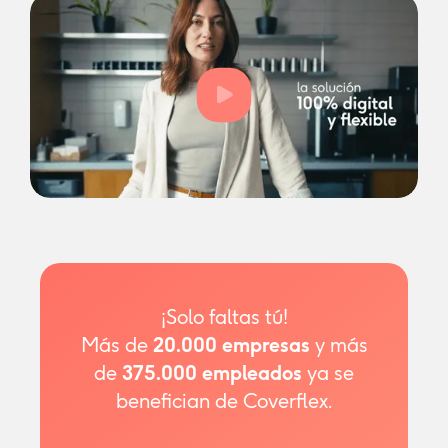
¡Solo faltas tú!
Más de
20.000
empresas
y más
de
375.000
empleados
ya se
benefician de Coverflex.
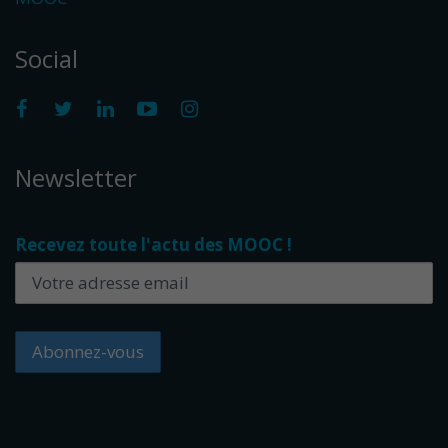
Social
Newsletter
Recevez toute l'actu des MOOC !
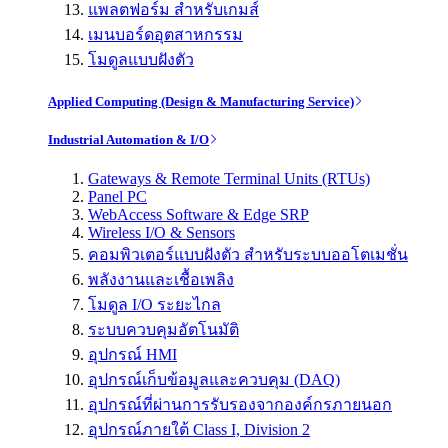
แพลตฟอร์ม สำหรับเกมส์
เมนบอร์ดอุตสาหกรรม
โมดูลแบบฝังตัว
Applied Computing (Design & Manufacturing Service)
Industrial Automation & I/O
Gateways & Remote Terminal Units (RTUs)
Panel PC
WebAccess Software & Edge SRP
Wireless I/O & Sensors
คอมพิวเตอร์แบบฝังตัว สำหรับระบบออโตเมชั่น
พลังงานและเชื้อเพลิง
โมดูล I/O ระยะไกล
ระบบควบคุมอัตโนมัติ
อุปกรณ์ HMI
อุปกรณ์เก็บข้อมูลและควบคุม (DAQ)
อุปกรณ์ที่ผ่านการรับรองจากองค์กรภายนอก
อุปกรณ์ภายใต้ Class I, Division 2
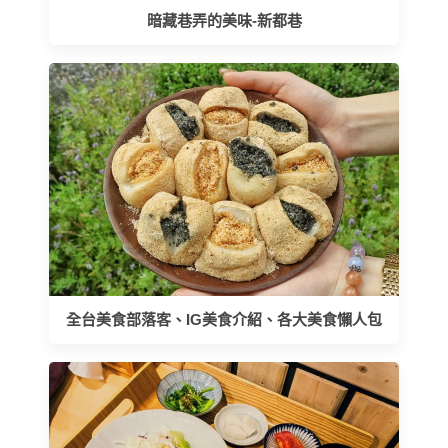
暗藏巷弄的美味-新都巷
全台美食部落客、IG美食介紹、各大美食懶人包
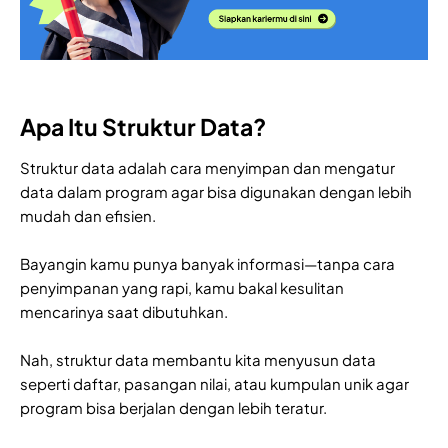
Apa Itu Struktur Data?
Struktur data adalah cara menyimpan dan mengatur
data dalam program agar bisa digunakan dengan lebih
mudah dan efisien.
Bayangin kamu punya banyak informasi—tanpa cara
penyimpanan yang rapi, kamu bakal kesulitan
mencarinya saat dibutuhkan.
Nah, struktur data membantu kita menyusun data
seperti daftar, pasangan nilai, atau kumpulan unik agar
program bisa berjalan dengan lebih teratur.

=====

TASK GOAL
Repeat the entries exactly, pictures left out.

ANSWER FOR THE TASK
¡Solo faltas tú!
Más de
20.000
empresas
y más
de
375.000
empleados
ya se
benefician de Coverflex.
Social
Newsletter
Recevez toute l'actu des MOOC !
แพลตฟอร์ม สำหรับเกมส์
เมนบอร์ดอุตสาหกรรม
โมดูลแบบฝังตัว
Applied Computing (Design & Manufacturing Service)
Industrial Automation & I/O
Gateways & Remote Terminal Units (RTUs)
Panel PC
WebAccess Software & Edge SRP
Wireless I/O & Sensors
คอมพิวเตอร์แบบฝังตัว สำหรับระบบออโตเมชั่น
พลังงานและเชื้อเพลิง
โมดูล I/O ระยะไกล
ระบบควบคุมอัตโนมัติ
อุปกรณ์ HMI
อุปกรณ์เก็บข้อมูลและควบคุม (DAQ)
อุปกรณ์ที่ผ่านการรับรองจากองค์กรภายนอก
อุปกรณ์ภายใต้ Class I, Division 2
暗藏巷弄的美味-新都巷
全台美食部落客、IG美食介紹、各大美食懶人包
Apa Itu Struktur Data?
Struktur data adalah cara menyimpan dan mengatur
data dalam program agar bisa digunakan dengan lebih
mudah dan efisien.
Bayangin kamu punya banyak informasi—tanpa cara
penyimpanan yang rapi, kamu bakal kesulitan
mencarinya saat dibutuhkan.
Nah, struktur data membantu kita menyusun data
seperti daftar, pasangan nilai, atau kumpulan unik agar
program bisa berjalan dengan lebih teratur.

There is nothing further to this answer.